No quedaría satisfecho hasta oírlo gritar. ¿De qué pasta estaba hecho el muy bastardo para soportar la tunda sin una queja? Otro hombre, en su lugar, estaría bramando o se habría desmayado ya. Continuar con el castigo suponía para él un asunto de orgullo personal. Después, lo mataría.
Recuperado el aliento, descargó un nuevo golpe.
Miguel, desprevenido, dejó escapar el aire y sus rodillas se doblaron. Seguía en el infierno, se dijo, pero se enderezó con esfuerzo, preparándose para soportar lo que viniera. No iba a darle a Colbert el gusto de pedir clemencia.
Sin embargo, nunca llegó el siguiente latigazo y, entre la bruma del tormento, acertó a oír una orden rabiosa de Sebastian:
– ¡Detente ahora mismo, Edgar!
El dueño de «Promise» llegaba a la carrera, congestionado, seguido de cerca por Kelly. A ella se le escapó un grito, que ahogó cubriéndose la boca, y Sebastian arrancó el cuero de la mano de su hijo.

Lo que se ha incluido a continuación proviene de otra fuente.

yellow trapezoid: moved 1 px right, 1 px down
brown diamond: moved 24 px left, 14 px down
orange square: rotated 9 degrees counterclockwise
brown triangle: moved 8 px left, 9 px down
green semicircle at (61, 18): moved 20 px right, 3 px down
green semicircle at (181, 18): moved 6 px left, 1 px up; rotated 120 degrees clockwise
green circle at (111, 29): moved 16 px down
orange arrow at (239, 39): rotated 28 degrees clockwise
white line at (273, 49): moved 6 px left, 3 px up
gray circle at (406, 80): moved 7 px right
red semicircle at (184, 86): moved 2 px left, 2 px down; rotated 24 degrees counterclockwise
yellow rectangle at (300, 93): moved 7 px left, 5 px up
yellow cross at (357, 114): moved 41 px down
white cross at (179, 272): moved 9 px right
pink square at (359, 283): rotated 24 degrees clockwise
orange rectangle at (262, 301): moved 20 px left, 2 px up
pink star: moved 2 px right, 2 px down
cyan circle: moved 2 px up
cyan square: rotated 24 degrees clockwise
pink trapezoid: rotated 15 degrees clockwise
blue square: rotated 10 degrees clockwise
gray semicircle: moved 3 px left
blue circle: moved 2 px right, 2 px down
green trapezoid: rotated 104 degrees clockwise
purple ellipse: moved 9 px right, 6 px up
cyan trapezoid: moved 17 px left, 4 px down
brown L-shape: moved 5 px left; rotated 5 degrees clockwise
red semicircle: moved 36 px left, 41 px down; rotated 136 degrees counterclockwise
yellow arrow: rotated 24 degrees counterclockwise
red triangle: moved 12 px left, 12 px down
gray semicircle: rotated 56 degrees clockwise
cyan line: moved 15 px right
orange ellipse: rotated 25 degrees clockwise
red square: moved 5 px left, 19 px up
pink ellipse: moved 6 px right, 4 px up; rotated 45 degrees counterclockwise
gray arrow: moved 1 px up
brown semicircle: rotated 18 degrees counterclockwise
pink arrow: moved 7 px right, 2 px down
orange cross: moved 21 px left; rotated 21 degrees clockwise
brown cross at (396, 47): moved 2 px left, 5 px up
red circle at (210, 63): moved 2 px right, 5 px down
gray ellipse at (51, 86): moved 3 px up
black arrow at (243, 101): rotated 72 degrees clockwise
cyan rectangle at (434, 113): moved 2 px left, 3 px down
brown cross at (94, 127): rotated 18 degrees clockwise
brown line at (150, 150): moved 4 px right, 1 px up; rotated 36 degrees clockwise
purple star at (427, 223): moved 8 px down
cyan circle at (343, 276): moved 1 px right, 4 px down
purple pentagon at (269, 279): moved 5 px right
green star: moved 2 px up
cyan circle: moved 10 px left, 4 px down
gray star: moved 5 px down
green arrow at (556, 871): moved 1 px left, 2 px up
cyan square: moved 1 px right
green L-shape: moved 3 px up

– ¡Es mío, padre! -se le enfrentó al joven-. ¡Ha intentado matarme y es mío!
– En esta hacienda, muchacho, nada es tuyo -respondió el padre, autoritario-. ¡Y ese esclavo, tampoco! Me costó unas buenas libras y no voy a consentir que perezca por tu capricho.
– ¡No puedes impedírmelo, maldita sea! ¡Te digo que ha intentado matarme!
– Hasta ahora no he tenido quejas de él. ¿Me crees idiota, muchacho? ¿Por qué iba a arriesgar el cuello atacándote?
El joven Colbert tuvo un momento de turbación, y acabó admitiendo:
– Porque he matado a su hermano.
Todo el mundo sabía que el único interés de Sebastian Colbert al comprar a los dos españoles era vengarse en ellos de la muerte de su hijo mayor y que su intención era aniquilarlos poco a poco. Edgar acababa de truncar parte de su resarcimiento matando a uno de ellos y encima pretendía acabar con el otro.
Sebastian se acercó a su hijo, lo miró un instante y después le descargó un golpe con el mango del látigo en pleno rostro. Edgar retrocedió, lívido por la humillación sufrida frente a todos. Se pasó la mano por la cara y la retiró manchada de sangre. La herida abierta en su mejilla le escocía, pero no era nada comparada con su vejación.
– ¡Eres un inútil que no has aprendido nada! -La voz de Colbert rezumaba cólera-. Desde que naciste no me has causado más que problemas, ¡condenado seas! Deberías haber muerto tú en lugar de tu hermano.
– Padre…
– ¡Calla y escúchame bien! -lo interrumpió éste-. Ese esclavo es mío, como lo era su hermano. Todo, absolutamente todo en esta propiedad me pertenece, y juro ante Dios que si él muere -señaló a Miguel con un dedo tembloroso-, te sacaré su precio de las costillas. ¡Bajadlo de ahí de una puta vez! -ordenó a los capataces, que se apresuraban ya a ayudar a Kelly, la cual, ajena a la reprimenda, intentaba soltar al prisionero conteniendo el llanto.